- _What needs to be done_:
Your result should be every line of the records below that contains the word "para".

- _Recorded data_:
[Start of section]

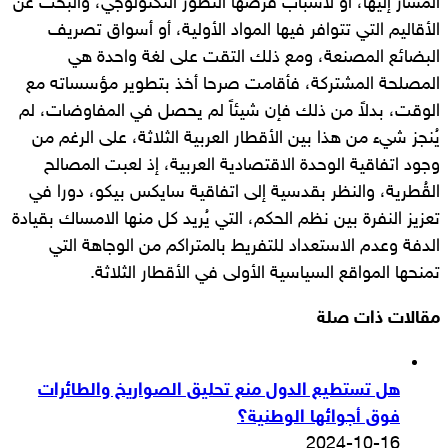
المشار إليها، أو لأسباب فرضها التطور التكنولوجي، والبحث عن
الأقاليم التي تتوافر فيها المواد الأولية، أو أسواق تصريف
البضائع المصنعة، ومع ذلك التقت على لغة واحدة هي
المصلحة المشتركة، فأقامت صرحا أخذ بتطوير مؤسساته مع
الوقت، بدلاً من ذلك فإن شيئاً لم يحصل في المفاوضات، لم
يُنجز شيء من هذا بين الأقطار العربية الثلاثة، على الرغم من
وجود اتفاقية الوحدة الاقتصادية العربية، إذ لعبت المصالح
القُطرية، والنظر بقدسية إلى اتفاقية سايكس بيكو، دورا في
تعزيز النفرة بين نظم الحكم، التي يُريد كل منها الامساك بقيادة
الدفة وعدم الاستعداد للتفريط بالمتراكم من الوجاهة التي
تمنحها المواقع السياسية الأولى في الأقطار الثلاثة.
مقالات ذات صلة
هل تستطيع الدول منع تحليق الصواريخ والطائرات
فوق أجوائها الوطنية؟
2024-10-16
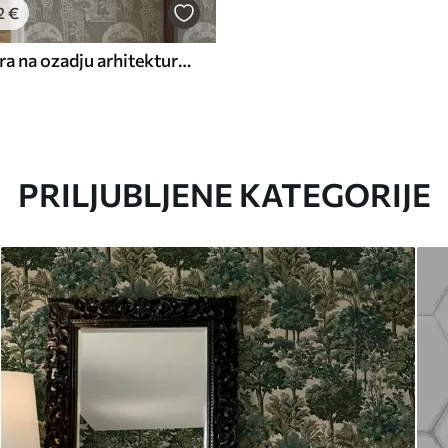
2
€
Žirafa in zebra na ozadju arhitekture in tropskih dreves
PRILJUBLJENE KATEGORIJE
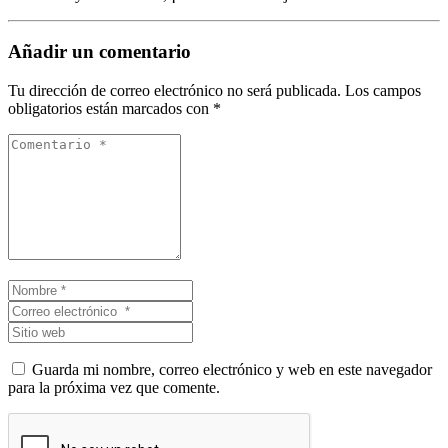
Añadir un comentario
Tu dirección de correo electrónico no será publicada.
Los campos
obligatorios están marcados con
*
Comentario
*
Nombre
*
Correo
electrónico
Sitio
*
web
Guarda mi nombre, correo electrónico y web en este navegador
para la próxima vez que comente.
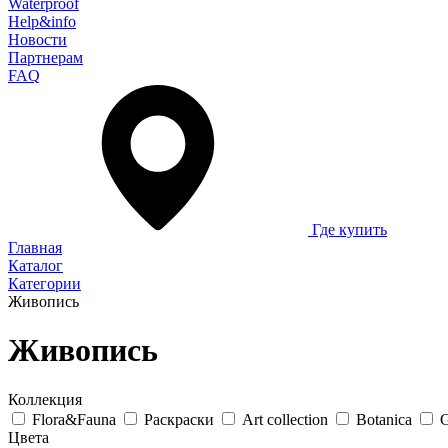
Waterproof
Help&info
Новости
Партнерам
FAQ
Где купить
Главная
Каталог
Категории
Живопись
Живопись
Коллекция
Flora&Fauna
Раскраски
Art collection
Botanica
G
Цвета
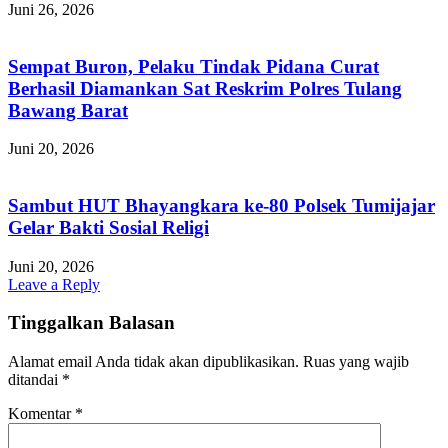
Juni 26, 2026
Sempat Buron, Pelaku Tindak Pidana Curat
Berhasil Diamankan Sat Reskrim Polres Tulang
Bawang Barat
Juni 20, 2026
Sambut HUT Bhayangkara ke-80 Polsek Tumijajar
Gelar Bakti Sosial Religi
Juni 20, 2026
Leave a Reply
Tinggalkan Balasan
Alamat email Anda tidak akan dipublikasikan.
Ruas yang wajib
ditandai
*
Komentar
*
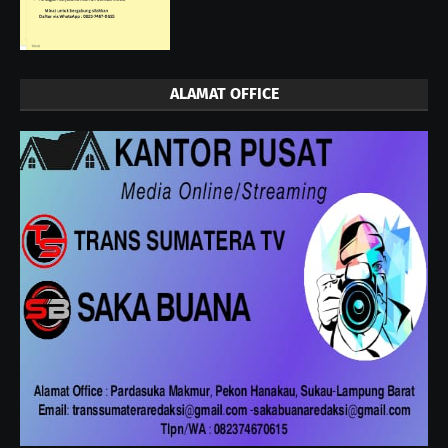
ALAMAT OFFICE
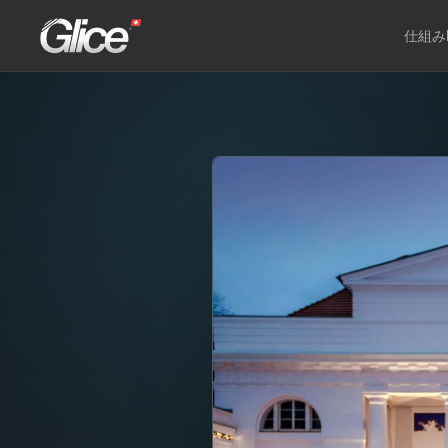
仕組み
Engli
Deut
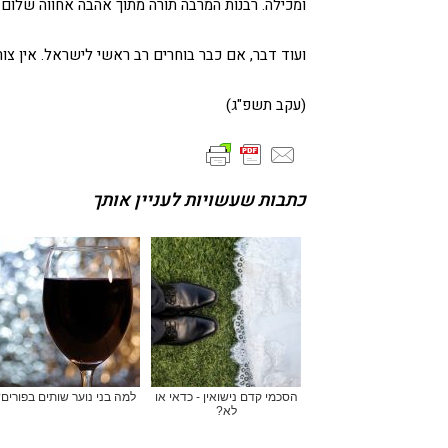
ומכילה. רבנות המרבה תורה מתוך אהבה אחווה שלום 
ועוד דבר, אם כבר בוחרים רב ראשי לישראל. אין צו
(עקב תשפ"ג)
כתבות שעשויות לעניין אותך
הסכמי קדם נישואין - כדאי או
למה בני נוער שותים בפורים
לא?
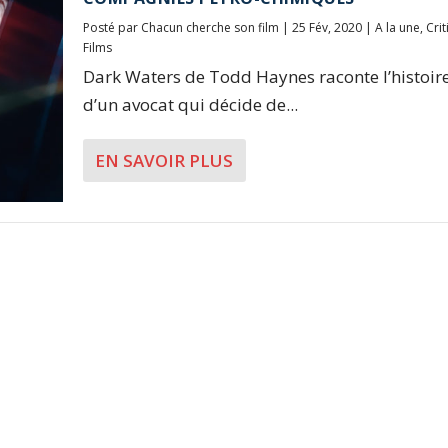
Posté par
Chacun cherche son film
|
25 Fév, 2020
|
A la une
,
Cri
Films
Dark Waters de Todd Haynes raconte l’histoire
d’un avocat qui décide de...
EN SAVOIR PLUS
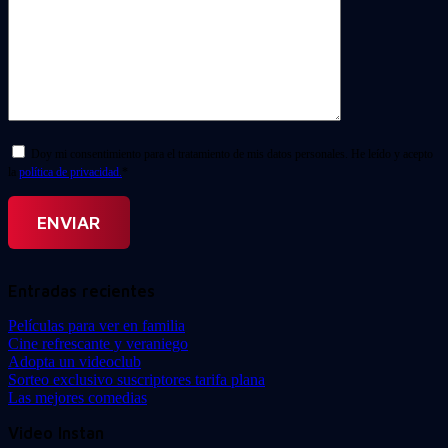
Doy mi consentimiento para el tratamiento de mis datos personales. He leído y acepto
la
política de privacidad.
*
Entradas recientes
Películas para ver en familia
Cine refrescante y veraniego
Adopta un videoclub
Sorteo exclusivo suscriptores tarifa plana
Las mejores comedias
Video Instan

[End of section]

- _Response_:
para la próxima vez que comente.
Doy mi consentimiento para el tratamiento de mis datos personales. He leído y acepto
Películas para ver en familia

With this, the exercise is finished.